Originally, there was a different introduction that had to be cut: here it is:
SFX magazine recently published
a conversation between two of the best recent X-Men writers, Mark Millar (
Ultimate X-Men) and Joss Whedon (
Astonishing X-Men). Millar said that the most common error for writers on the book was mistaking The X-Men for an action franchise when it’s basically a 75 million pound TV soap opera. The mistake applies to most superhero comic books, and becomes more dramatic when those comics are turned into movies. The forms are opposed on more than one level, making adaptation a tricky business.
[EDIT: The link to Cherwell does not work any more I have reprinted the article below.]
Super-Adaptation
Like poetry, superhero comics are supported by a small but loyal readership. While people may read a novel or go to the movies occasionally, if they read poetry or comics they do so obsessively or not at all. Film adaptations of superhero comics are important because they represent both comic books and comic book fans to the outside world. The OC includes an exchange in which Ryan, covering for Seth Cohen and needing an excuse, tells the girl Seth likes that Seth is at a Star Trek convention; appalled at being portrayed as a nerd Seth cries “couldn’t you at least have said an X-Men convention.” What appeared to most viewers as insignificant banter resonated for comic book fans who silently thanked Bryan Singer, director of the first two X-Men films, for shifting the culture just enough to make the X-Men register with the public (however subliminally) as cooler than Star Trek.
Because the major superhero comics have been running for decades a series of canonical plots have been established. These plots get reworked every couple of years in comics, freshly outfitted with new twists and turns. Just as every generation needs a new translation of Dante, every X-Men fan needs a new version of Wolverine’s return to the people that made him what he is. Mark Millar gives us Ultimate X-Men: Return to Weapon X. Grant Morrison gives us the sublime New X-Men: Assault on Weapon Plus. Bryan Singer gives us the second X-Men film, which, alongside the second Spiderman film, is the finest superhero adaptation there is. Singer gets that what is needed in adapting superhero comics to the screen is not faith to a particular comic book story, nor is it heretical invention; what is needed is the same process that works most often in the comics: translate an old story for a new audience.
The original Superman films are wonderful, but dated now (we are only a few weeks away from Bryan Singer’s Superman Returns). The first X-Men and Spiderman films lacked money. Unbreakable was a great attempt at adapting the idea of the superhero to film, but it lacked fun a sense of humour. Batman Begins, also lacking those qualities, attempted to re-imagine Batman’s origin, but the wretched Shumacher films knocked it out of its proper orbit, making director Christopher Nolan fear the road of excess which is the path to a good superhero story; it was a re-imagining void of imagination.
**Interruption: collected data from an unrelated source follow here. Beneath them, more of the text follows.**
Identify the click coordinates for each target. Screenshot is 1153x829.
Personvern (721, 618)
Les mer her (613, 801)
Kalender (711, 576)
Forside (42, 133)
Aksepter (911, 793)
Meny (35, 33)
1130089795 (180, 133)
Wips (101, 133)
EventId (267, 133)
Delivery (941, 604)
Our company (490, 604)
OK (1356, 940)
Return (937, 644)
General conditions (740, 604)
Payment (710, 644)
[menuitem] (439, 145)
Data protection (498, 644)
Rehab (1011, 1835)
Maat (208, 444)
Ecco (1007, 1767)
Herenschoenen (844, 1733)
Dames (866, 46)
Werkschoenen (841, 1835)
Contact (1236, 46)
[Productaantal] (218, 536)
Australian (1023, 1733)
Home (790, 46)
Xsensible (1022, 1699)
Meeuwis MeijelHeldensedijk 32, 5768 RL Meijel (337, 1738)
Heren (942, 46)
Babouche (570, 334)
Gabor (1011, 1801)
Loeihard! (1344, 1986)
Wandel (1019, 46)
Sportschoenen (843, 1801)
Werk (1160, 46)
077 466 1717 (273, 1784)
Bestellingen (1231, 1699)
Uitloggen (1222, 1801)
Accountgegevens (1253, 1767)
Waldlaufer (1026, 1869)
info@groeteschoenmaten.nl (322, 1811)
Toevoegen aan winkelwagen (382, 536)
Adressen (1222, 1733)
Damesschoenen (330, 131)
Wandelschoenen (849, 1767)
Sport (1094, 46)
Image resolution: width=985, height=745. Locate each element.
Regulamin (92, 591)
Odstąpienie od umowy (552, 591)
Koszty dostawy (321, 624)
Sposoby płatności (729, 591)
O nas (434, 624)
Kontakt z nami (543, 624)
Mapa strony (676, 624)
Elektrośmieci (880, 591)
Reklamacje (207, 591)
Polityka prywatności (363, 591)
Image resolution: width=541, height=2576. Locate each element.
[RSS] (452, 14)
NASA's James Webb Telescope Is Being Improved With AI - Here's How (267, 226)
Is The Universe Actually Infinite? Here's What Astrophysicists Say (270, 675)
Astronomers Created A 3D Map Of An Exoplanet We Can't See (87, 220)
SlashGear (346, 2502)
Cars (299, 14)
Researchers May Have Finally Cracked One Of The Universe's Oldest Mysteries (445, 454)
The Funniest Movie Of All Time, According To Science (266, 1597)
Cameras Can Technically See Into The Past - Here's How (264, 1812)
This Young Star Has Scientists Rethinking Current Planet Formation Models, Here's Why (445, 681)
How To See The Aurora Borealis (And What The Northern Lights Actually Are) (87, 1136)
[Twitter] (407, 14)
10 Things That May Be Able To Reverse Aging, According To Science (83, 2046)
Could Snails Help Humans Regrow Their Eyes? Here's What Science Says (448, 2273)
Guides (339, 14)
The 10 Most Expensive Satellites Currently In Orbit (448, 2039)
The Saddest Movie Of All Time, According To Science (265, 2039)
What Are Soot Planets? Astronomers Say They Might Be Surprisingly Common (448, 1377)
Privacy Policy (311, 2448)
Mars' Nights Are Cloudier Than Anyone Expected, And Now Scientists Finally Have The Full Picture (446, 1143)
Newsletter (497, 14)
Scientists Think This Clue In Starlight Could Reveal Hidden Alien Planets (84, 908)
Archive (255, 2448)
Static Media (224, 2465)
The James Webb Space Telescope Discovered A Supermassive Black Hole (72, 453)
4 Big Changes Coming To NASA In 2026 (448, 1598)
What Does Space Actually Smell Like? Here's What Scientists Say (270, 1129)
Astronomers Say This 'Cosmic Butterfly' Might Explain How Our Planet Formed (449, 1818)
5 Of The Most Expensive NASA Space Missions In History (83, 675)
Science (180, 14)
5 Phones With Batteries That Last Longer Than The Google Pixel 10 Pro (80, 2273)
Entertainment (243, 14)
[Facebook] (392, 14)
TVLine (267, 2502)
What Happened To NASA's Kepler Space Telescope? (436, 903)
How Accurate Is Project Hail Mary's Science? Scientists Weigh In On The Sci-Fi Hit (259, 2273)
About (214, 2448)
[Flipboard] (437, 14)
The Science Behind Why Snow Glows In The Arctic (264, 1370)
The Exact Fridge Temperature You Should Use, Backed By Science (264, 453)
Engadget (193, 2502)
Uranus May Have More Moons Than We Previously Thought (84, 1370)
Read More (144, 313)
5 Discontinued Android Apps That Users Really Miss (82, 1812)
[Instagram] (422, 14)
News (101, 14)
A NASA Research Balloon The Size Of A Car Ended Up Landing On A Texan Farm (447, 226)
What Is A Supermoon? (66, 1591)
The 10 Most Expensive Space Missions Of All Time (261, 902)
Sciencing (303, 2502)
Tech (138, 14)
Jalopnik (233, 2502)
The Hulk had excess and good intentions, but little more than bad CGI and an attractive Jennifer Connelly remain in my memory. Of Daredevil, Elektra, Catwoman, and The Fantastic Four we will not speak. X2 is a good story, well told.
Superhero stories often require lumbering exposition, as goofy (but charming) origin stories need to be justified to modern audiences; the Fantastic Four, for example, get super-powers when they are bombarded by “cosmic rays” from space. And the comics aren’t designed to end, so films that go for a solid ending misunderstand the form. It is thus no surprise that the best superhero adaptations have been self consciously middle stories like X2 and Spiderman 2, both of which get to start without an origin story and get to end with some cliff-hanger material (though only X-Men fans will see the hints of the Phoenix in X2); the upcoming X-Men 3 may be designed to cap a trilogy, which could be bad news.
On the whole, however, the proper adaptation of superhero comics will be in the future. The power of television has grown exponentially in recent years, rivalling the cinema on so many counts; Smallville is the first hint of what will come, I think: the serial adaptation of a serial genre. Until then we can content ourselves with progressive television made by writers who, instead of directly adapting superhero comics, are powerfully influenced by them in their own creations: Buffy the Vampire Slayer, Lost, Carnivàle, and even The OC. The people who created these shows grew up on comics, and have all written them recently as well. Adaptation, a form of influence, goes both ways.